Karlsson on databases and stuff: June 2009

Wednesday, June 24, 2009

Editing SQL for MySQL with SciTe / Scintilla

This is just a brief announcement that the popular Open Source text editor control Scintilla, and the SciTe editor, which is a text editor based on Scintilla and part of the same project, these days properly supports MySQL Syntax.

Scintilla has supported generic SQL for quite a while, but this was heavily influenced by Oracle, and for example MySQL procedure code and folding didn't work properly. This has been fixed to an extent now, and there is a MySQL specific lexer that I contributed. This has been part of my own MyQuery tool since version 2.0, but that is a special version with the MySQL lexer patched in, but this patch is now included in the standard Scintilla and SciTe.

And just so you know, although my MyQuery tool is Windows only (yes, this is still the case), Scintilla and SciTe is not, they support Linux, GTK, Windows etc. So you can always use SciTe if you are on Linux, and get proper MySQL code folding etc.

/Karlsson
Hacking away at MyQuery

Monday, June 22, 2009

MyQuery 2.4 - Of multithreading, messages and Windows

Warning!. This is not much database related, except that I write this as I am developing my Database Query Tool MyQuery 2.4 right now.

While working with MyQuery 2.4, which should be ready for beta real soon now, I have gotten myself into an issue with Windows and Multithreading. Actually, this issue exists to some extent most message based systems I guess, assuming they also support multithreading.
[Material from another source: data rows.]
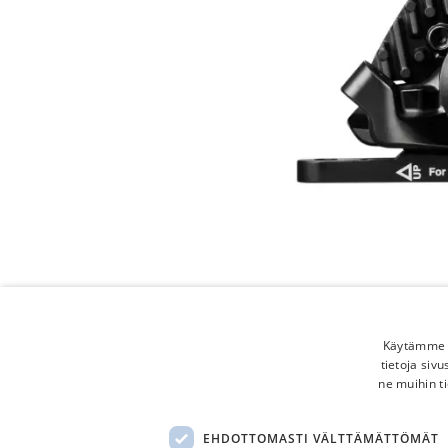
Käytämme e
tietoja siv
ne muihin ti
EHDOTTOMASTI VÄLTTÄMÄTTÖMÄT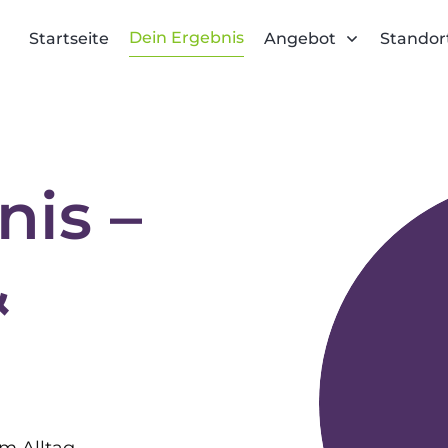
Dein Ergebnis
Startseite
Angebot
Standor
nis –
&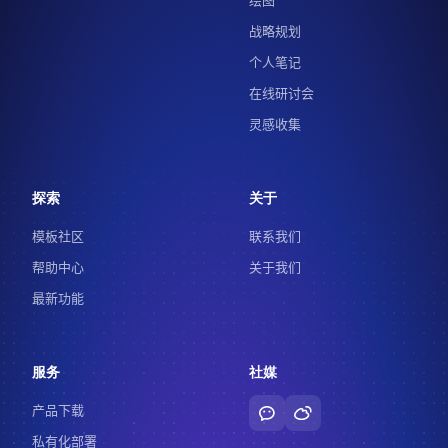
绘图
战略规划
个人笔记
在线研讨会
灵感收集
探索
关于
模板社区
联系我们
帮助中心
关于我们
最新功能
服务
社媒
产品下载
私有化部署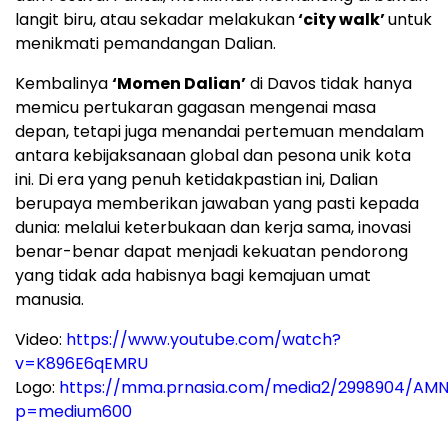
langit biru, atau sekadar melakukan
‘city walk’
untuk
menikmati pemandangan Dalian.
Kembalinya
‘Momen Dalian’
di Davos tidak hanya
memicu pertukaran gagasan mengenai masa
depan, tetapi juga menandai pertemuan mendalam
antara kebijaksanaan global dan pesona unik kota
ini. Di era yang penuh ketidakpastian ini, Dalian
berupaya memberikan jawaban yang pasti kepada
dunia: melalui keterbukaan dan kerja sama, inovasi
benar-benar dapat menjadi kekuatan pendorong
yang tidak ada habisnya bagi kemajuan umat
manusia.
Video:
https://www.youtube.com/watch?
v=K896E6qEMRU
Logo:
https://mma.prnasia.com/media2/2998904/AMN
p=medium600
If you have not developed with Win16/Win32 or some other message based GUI system, then let me fill you in on how Windows does this. This to a large extent dates back to when Windows wasn't truly multi-threading at all (such as Win 3.0, Win 3.11 etc.). Even in those old versions of Windows, you could switch from application to application, window to window anyway. And the application didn't seem to be blocked (I am ignoring any general performance issues with those old versions of Windows here).

How did that work? It worked as the applications weren't just running away and handling all keyboard and mouse input all on it's own, and wasn't blocking when no action was needed. Instead, an application has a "message loop" that handles messages. If a message is to be handled, then it is handled, and then control is handed back to Windows itself, until I have another message meant for yours truly. OK Fine, this is a cheap way of "multithreading" which is also reasonably lightweight and works quite well.
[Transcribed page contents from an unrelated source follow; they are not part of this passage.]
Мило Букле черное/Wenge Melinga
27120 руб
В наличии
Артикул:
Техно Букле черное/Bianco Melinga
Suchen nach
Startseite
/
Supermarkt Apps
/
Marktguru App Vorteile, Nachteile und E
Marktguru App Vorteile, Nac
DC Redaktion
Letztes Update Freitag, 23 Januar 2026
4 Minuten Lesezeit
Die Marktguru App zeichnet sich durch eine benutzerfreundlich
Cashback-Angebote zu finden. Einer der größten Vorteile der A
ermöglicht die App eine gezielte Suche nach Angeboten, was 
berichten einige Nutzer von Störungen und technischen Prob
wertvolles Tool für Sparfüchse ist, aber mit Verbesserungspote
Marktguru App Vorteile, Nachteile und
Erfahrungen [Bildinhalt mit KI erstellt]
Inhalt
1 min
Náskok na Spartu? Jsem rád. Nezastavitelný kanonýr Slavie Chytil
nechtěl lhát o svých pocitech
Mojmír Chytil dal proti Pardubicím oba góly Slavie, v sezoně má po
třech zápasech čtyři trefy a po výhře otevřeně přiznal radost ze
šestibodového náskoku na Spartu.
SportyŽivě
What is not so good is that we, at times, need to deal with blocking operations. As long as I do not return from handling a message, the application is blocked now. And this goes for ALL parts of the application, GUI included! No repaints, nothing, dead. And there are some blocking operations we need to deal with here.

And not only that. Let's say we have a database connection that is shared by several objects, active at the same time, in your application. In my case, I have a bunch on modeless dialogs that show database data that share one connection. Usually, you would think that just putting a mutex on that connection would be enough: One Window does it's thing:

Wait for the Mutex until I have it.
While I have the Mutex, do my database things.
Release the Mutex when the database thing is done.

Now, I can end up in the same situation as when I have multiple interlocking mutexes, I get a deadlock. But this time the situation is worse, as the waiters aren't from the same group (i.e. if I have several mutexes deadlocking, the Mutex system can potentially figure this out). The Windows messages are stuck, as my modeless dialog is stuck waiting for a mutex, and the other modeless dialog is stuck, as it is waiting for a message whilst holding the Mutex.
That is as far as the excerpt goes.